Resource and cost allocation should be a starting point before optimising Kubernetes applications.
Revision history (dd/mm/yy):
27/11/2021 – updated the article to include Kubecost findings and recommendations.
Why Kubecost?
Our homelab runs on dedicated hardware, therefore there is no Cloud provider cost involved in order to run it.
The cost of electricity is all there is to it. The average homelab power consumption is approximatelly 80W.
Monthly, this works out as follows: (((80W * 24h) / 1000) * £0.16/kWh * 365days) / 12months = £9.34 (~13$).
So why Kubecost?
It would be interesting to see monthly homelab cluster costs had it been deployed on AWS.

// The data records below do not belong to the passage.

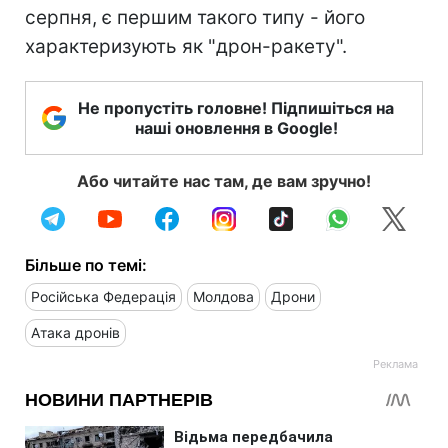
серпня, є першим такого типу - його
характеризують як "дрон-ракету".
Не пропустіть головне! Підпишіться на
наші оновлення в Google!
Або читайте нас там, де вам зручно!
Більше по темі:
Російська Федерація
Молдова
Дрони
Атака дронів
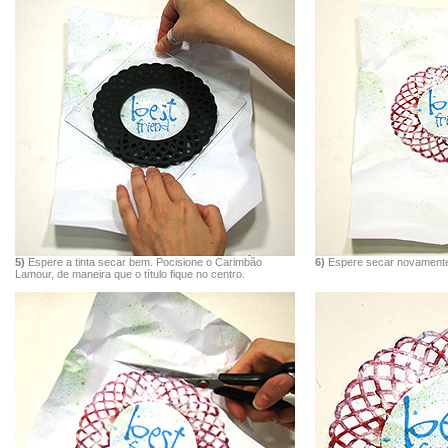
5)
Espere a tinta secar bem. Pocisione o Carimbão
6)
Espere secar novamente
Lamour, de maneira que o título fique no centro.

It would also be useful to understand whether Kubernetes applications can be optimised. There will almost always be resources that are over-provisioned. By factoring in Kubecost metrics as part of deployment process, it should be possible to leverage those insights to reduce over-provisioned Kubernetes infrastructure.
Pre-requisites
We are using our Kubernetes homelab in this article.

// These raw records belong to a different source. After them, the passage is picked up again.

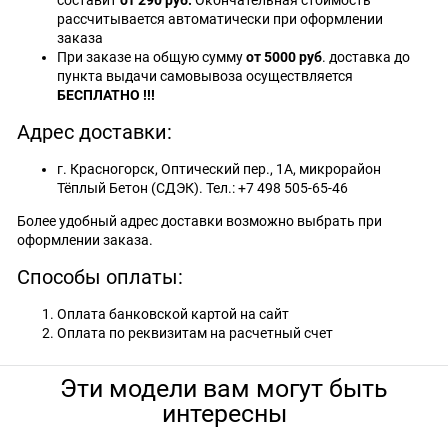
составит
от 290 руб.
Окончательная стоимость
рассчитывается автоматически при оформлении
заказа
При заказе на общую сумму
от 5000 руб
. доставка до
пункта выдачи самовывоза осуществляется
БЕСПЛАТНО !!!
Адрес доставки:
г. Красногорск, Оптический пер., 1А, микрорайон
Тёплый Бетон (СДЭК). Тел.: +7 498 505-65-46
Более удобный адрес доставки возможно выбрать при
оформлении заказа.
Способы оплаты:
Оплата банковской картой на сайт
Оплата по реквизитам на расчетный счет
Эти модели вам могут быть
интересны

Prometheus deployment instructions can be found here. MetalLB deployment instructions can be found here.
Configuration files used in this article can be found on GitHub.
Create Node Labels
Kubecost uses labels to calculate an infrastructure health score.

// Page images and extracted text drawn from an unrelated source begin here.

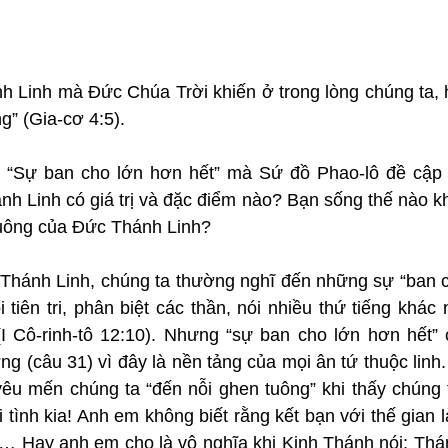
h Linh mà Đức Chúa Trời khiến ở trong lòng chúng ta,
g” (Gia-cơ 4:5).
: “Sự ban cho lớn hơn hết” mà Sứ đồ Phao-lô đề cập l
 Linh có giá trị và đặc điểm nào? Bạn sống thế nào khi
tuông của Đức Thánh Linh?
Thánh Linh, chúng ta thường nghĩ đến những sự “ban cho
 tiên tri, phân biệt các thần, nói nhiều thứ tiếng khác n
I Cô-rinh-tô 12:10). Nhưng “sự ban cho lớn hơn hết”
ơng (câu 31) vì đây là nền tảng của mọi ân tứ thuộc linh
êu mến chúng ta “đến nỗi ghen tuông” khi thấy chúng ta
tình kia! Anh em không biết rằng kết bạn với thế gian là
 Hay anh em cho là vô nghĩa khi Kinh Thánh nói: Thá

Set a label for instance type. This would normally be set by default if we were using a Cloud provider. Since we aren’t, we can set it manually to match our instance types to those of AWS.
- c5a.large – 2 CPU cores, 4GB of RAM. These resources are allocated to our control planes.
- m5a.large – 2 CPU cores, 8GB of RAM. These resources are allocated to our worker nodes.
Apply labels:
kubectl label no --overwrite srv31 node.kubernetes.io/instance-type=c5a.large kubectl label no --overwrite srv32 node.kubernetes.io/instance-type=c5a.large kubectl label no --overwrite srv33 node.kubernetes.io/instance-type=c5a.large kubectl label no --overwrite srv34 node.kubernetes.io/instance-type=m5a.large kubectl label no --overwrite srv35 node.kubernetes.io/instance-type=m5a.large kubectl label no --overwrite srv36 node.kubernetes.io/instance-type=m5a.large
Set a label for zone. A zone represents a logical failure domain. Zone names can be anything, for the sake of this excercise we’re going to match those of AWS. In our case the following logical failure domains can be identified:
- kvm1.hl.test host – zone eu-west-2a,
- kvm2.hl.test host – zone eu-west-2b,
- kvm3.hl.test host – zone eu-west-2c.
Apply labels:
kubectl label no --overwrite srv31 topology.kubernetes.io/zone=eu-west-2a kubectl label no --overwrite srv32 topology.kubernetes.io/zone=eu-west-2b kubectl label no --overwrite srv33 topology.kubernetes.io/zone=eu-west-2c kubectl label no --overwrite srv34 topology.kubernetes.io/zone=eu-west-2a kubectl label no --overwrite srv35 topology.kubernetes.io/zone=eu-west-2b kubectl label no --overwrite srv36 topology.kubernetes.io/zone=eu-west-2c kubectl label no --overwrite srv31 failure-domain.beta.kubernetes.io/zone=eu-west-2a kubectl label no --overwrite srv32 failure-domain.beta.kubernetes.io/zone=eu-west-2b kubectl label no --overwrite srv33 failure-domain.beta.kubernetes.io/zone=eu-west-2c kubectl label no --overwrite srv34 failure-domain.beta.kubernetes.io/zone=eu-west-2a kubectl label no --overwrite srv35 failure-domain.beta.kubernetes.io/zone=eu-west-2b kubectl label no --overwrite srv36 failure-domain.beta.kubernetes.io/zone=eu-west-2c
Set a label for region. A region represents a larger domain, made up of one or more zones. In our case we have three zones (three KVM hypervisors), but only a single region (all hypervisors are hosted in the same homelab). Region names can be anything, for the sake of this excercise we’re going to use eu-west-2, which is an AWS region for Europe (London).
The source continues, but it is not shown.